If a covered employer hires a non–employee worker (e.g., a contractor), a record indicating that the covered employer requested and received confirmation from the contractor’s employer verifying the contractor’s vaccination status.
Are There Any Exceptions?
The order does not apply to businesses that are already subject to a federal, state or city order requiring them to maintain or provide proof of full vaccination, as well as individuals:
- Who work alone and have no in-person contact with co-workers or others;
- Who only briefly enter a workplace for a limited purpose (e.g., bathroom use);
- Who are non-NYC resident performing artists, college or professional athletes, or anyone who accompanies them; or
- Who have been granted a reasonable medical or religious accommodation.
- New York City’s guidance on how to handle requests for reasonable accommodations can be found here.
- Requests for a reasonable accommodation must be made no later than December 27, 2021.
These guidelines confirm the unique scope of New York City’s vaccine mandate, which applies to virtually every private-sector worker in New York City.
Inspectors from various New York City agencies will begin enforcing the order on December 27, 2021, and employers should ensure strict compliance with the law, as failure to comply may subject a covered employer to an initial penalty of $1,000, with escalating penalties thereafter.
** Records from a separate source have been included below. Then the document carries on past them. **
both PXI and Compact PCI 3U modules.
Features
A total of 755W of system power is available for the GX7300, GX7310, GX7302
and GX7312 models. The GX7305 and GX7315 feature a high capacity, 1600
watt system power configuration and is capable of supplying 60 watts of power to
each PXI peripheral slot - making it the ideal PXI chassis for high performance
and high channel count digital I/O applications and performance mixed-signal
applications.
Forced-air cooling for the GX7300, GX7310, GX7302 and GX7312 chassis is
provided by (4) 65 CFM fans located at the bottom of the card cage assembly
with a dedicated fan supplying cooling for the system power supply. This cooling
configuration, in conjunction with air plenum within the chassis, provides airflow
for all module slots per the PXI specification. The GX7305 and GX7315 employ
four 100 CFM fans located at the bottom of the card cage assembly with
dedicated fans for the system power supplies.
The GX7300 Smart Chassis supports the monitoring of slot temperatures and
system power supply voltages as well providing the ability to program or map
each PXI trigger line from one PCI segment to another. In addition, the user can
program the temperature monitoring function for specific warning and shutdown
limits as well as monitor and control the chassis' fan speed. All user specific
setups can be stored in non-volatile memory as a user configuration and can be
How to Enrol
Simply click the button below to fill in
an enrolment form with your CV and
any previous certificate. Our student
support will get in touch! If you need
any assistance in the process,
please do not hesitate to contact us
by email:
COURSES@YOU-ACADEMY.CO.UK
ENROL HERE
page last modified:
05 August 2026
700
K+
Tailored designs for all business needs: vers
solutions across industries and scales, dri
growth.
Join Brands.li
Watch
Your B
New York in the News: Other COVID-19-Related Issues:
The New York City guidance comes just one day after New York State Supreme Court Justice Frank Nervo presided over oral arguments to determine whether to grant a temporary restraining order enjoining New York City from enforcing its COVID-19 vaccine mandate for municipal workers. At the hearing, Judge Nervo granted the TRO with respect to lead plaintiff Anthony Marciano, a NYPD detective who objected to receiving the vaccine. However, the parties remain at loggerheads over whether the TRO applies to all NYC municipal workers more broadly. The Judge has yet to issue a written order; per media reports, when asked if the mandate applied to all municipal workers, the Judge stated, “the Court declines to define it any further.”On Monday, the Supreme Court rejected two applications for emergency injunctive relief, denying applicants’ request that the Court enjoin New York from enforcing another of its COVID-19 vaccine mandates, this one applicable to all state healthcare workers. Applicants challenged the mandate on constitutional grounds, arguing a violation of the First Amendment’s Free Exercise Clause because the rule retained a medical exemption while removing all religious exemptions. Justices Gorsuch, Alito and Thomas dissented.
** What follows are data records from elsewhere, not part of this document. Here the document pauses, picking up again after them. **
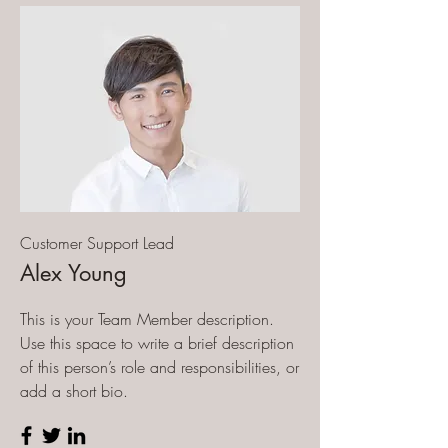
Customer Support Lead
Alex Young
This is your Team Member description.
Use this space to write a brief description
of this person’s role and responsibilities, or
add a short bio.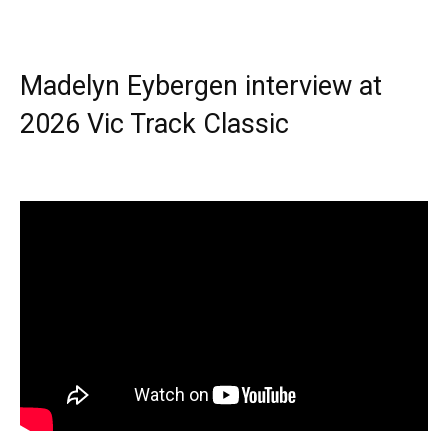
Madelyn Eybergen interview at
2026 Vic Track Classic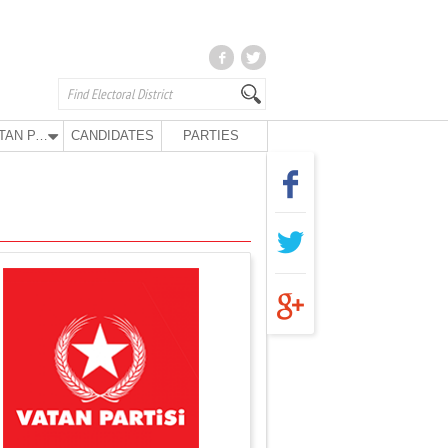
VATAN PARTY
CANDIDATES
PARTIES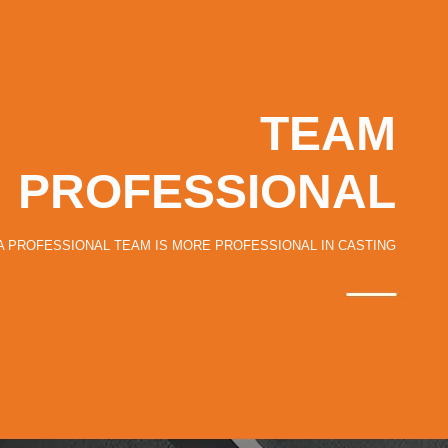
TEAM
PROFESSIONAL
A PROFESSIONAL TEAM IS MORE PROFESSIONAL IN CASTING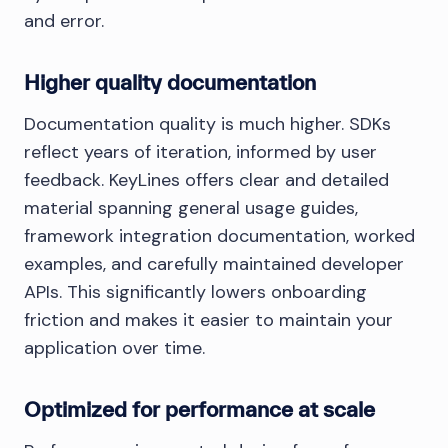
and error.
Higher quality documentation
Documentation quality is much higher. SDKs
reflect years of iteration, informed by user
feedback. KeyLines offers clear and detailed
material spanning general usage guides,
framework integration documentation, worked
examples, and carefully maintained developer
APIs. This significantly lowers onboarding
friction and makes it easier to maintain your
application over time.
Optimized for performance at scale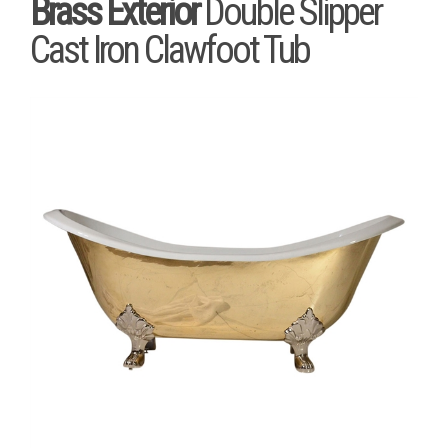
Brass Exterior
Double Slipper
Cast Iron Clawfoot Tub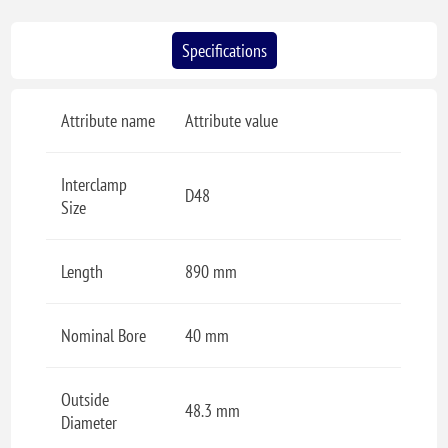
Specifications
Attribute name
Attribute value
Interclamp
D48
Size
Length
890 mm
Nominal Bore
40 mm
Outside
48.3 mm
Diameter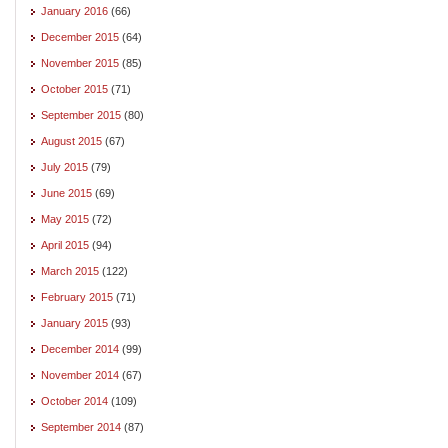
January 2016
(66)
December 2015
(64)
November 2015
(85)
October 2015
(71)
September 2015
(80)
August 2015
(67)
July 2015
(79)
June 2015
(69)
May 2015
(72)
April 2015
(94)
March 2015
(122)
February 2015
(71)
January 2015
(93)
December 2014
(99)
November 2014
(67)
October 2014
(109)
September 2014
(87)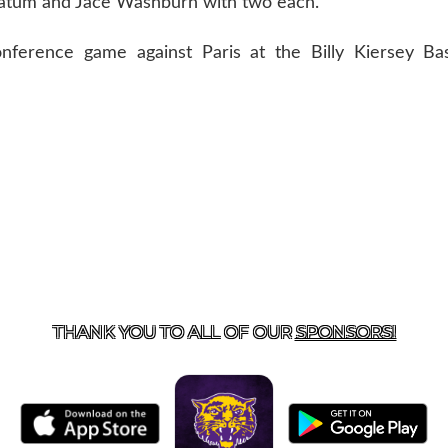
Tatum and Jace Washburn with two each.
ference game against Paris at the Billy Kiersey Base
US
855-675-3339
| 127 EAST MAIN STREET, BOONEVILL
THANK YOU TO ALL OF OUR
SPONSORS!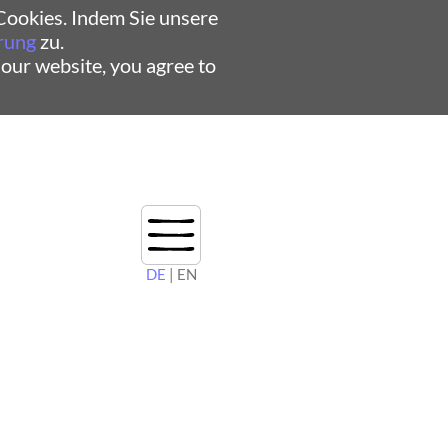
ookies. Indem Sie unsere
rung
zu.
 our website, you agree to
DE
| EN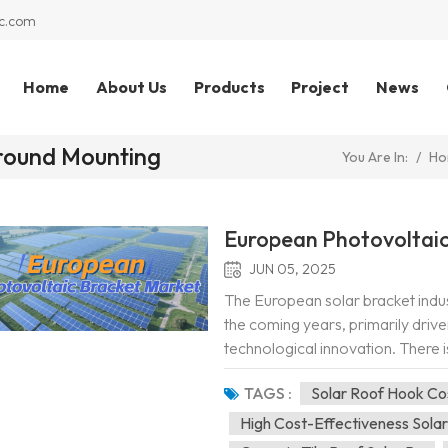
c.com
Home
About Us
Products
Project
News
Ground Mounting
/
Ho
You Are In:
European Photovoltaic
JUN 05, 2025
The European solar bracket indus
the coming years, primarily drive
technological innovation. There is
market. Firstly, the EU's "Repowe
TAGS :
Solar Roof Hook Co
High Cost-Effectiveness Sola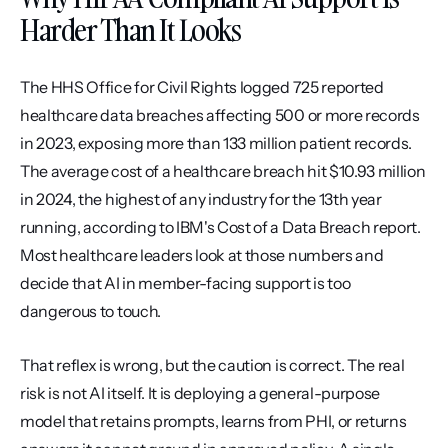
Harder Than It Looks
The HHS Office for Civil Rights logged 725 reported 
healthcare data breaches affecting 500 or more records 
in 2023, exposing more than 133 million patient records. 
The average cost of a healthcare breach hit $10.93 million 
in 2024, the highest of any industry for the 13th year 
running, according to IBM's Cost of a Data Breach report. 
Most healthcare leaders look at those numbers and 
decide that AI in member-facing support is too 
dangerous to touch.
That reflex is wrong, but the caution is correct. The real 
risk is not AI itself. It is deploying a general-purpose 
model that retains prompts, learns from PHI, or returns 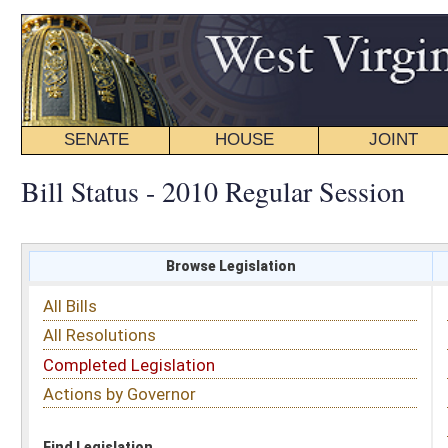
SENATE
HOUSE
JOINT
BILL STATUS
Bill Status - 2010 Regular Session
Browse Legislation
Search
All Bills
Subject
All Resolutions
Short Title
Completed Legislation
Sponsor
Actions by Governor
Date Introduced
Code Affected
Find Legislation
All Same As
Search Bills by Date Introduced
Enter Date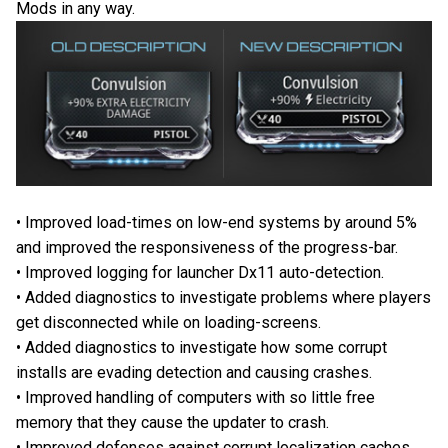
Mods in any way.
• Improved load-times on low-end systems by around 5%
and improved the responsiveness of the progress-bar.
• Improved logging for launcher Dx11 auto-detection.
• Added diagnostics to investigate problems where players
get disconnected while on loading-screens.
• Added diagnostics to investigate how some corrupt
installs are evading detection and causing crashes.
• Improved handling of computers with so little free
memory that they cause the updater to crash.
• Improved defenses against corrupt localization caches.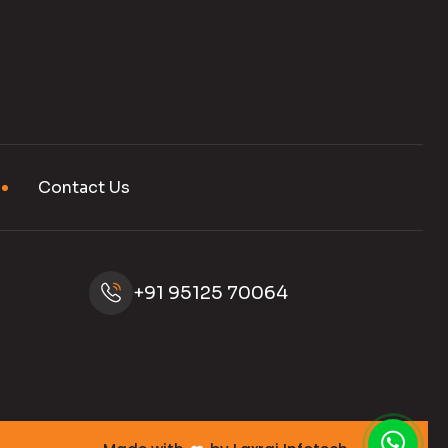
Contact Us
+91 95125 70064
The New York City guide also follows New York State Governor Kathy Hochul’s recent announcement of a new statewide mask mandate effective December 13, 2021 through January 15, 2022. The New York state mask mandate requires all persons aged three and older who are medically able to tolerate a face covering to wear a mask while in any “indoor public place” (broadly defined to include any indoor space that is not a private residence), regardless of vaccination status.
However, the rule does not apply if the business or venue implements a policy requiring anyone aged 12 years or older to show proof that they are fully vaccinated against COVID-19 as a condition to entry. Fully vaccinated is defined as 14 days past an individual’s last vaccine dose, meaning either 14 days past the second Pfizer or Moderna dose, or 14 days past the single-dose Johnson & Johnson vaccine. Children aged 5-11 need only show proof of a single dose.
The mandate will remain in effect until January 15, 2022. Private employers must ensure that all staff and patrons wear a mask at all times while indoors – except when necessary to eat or drink – or risk facing a maximum civil penalty of up to $1,000 for each violation.
As with all COVID-19 orders, more information is expected and things are fluid. Squire Patton Boggs will monitor and provide updates as developments continue to unfold.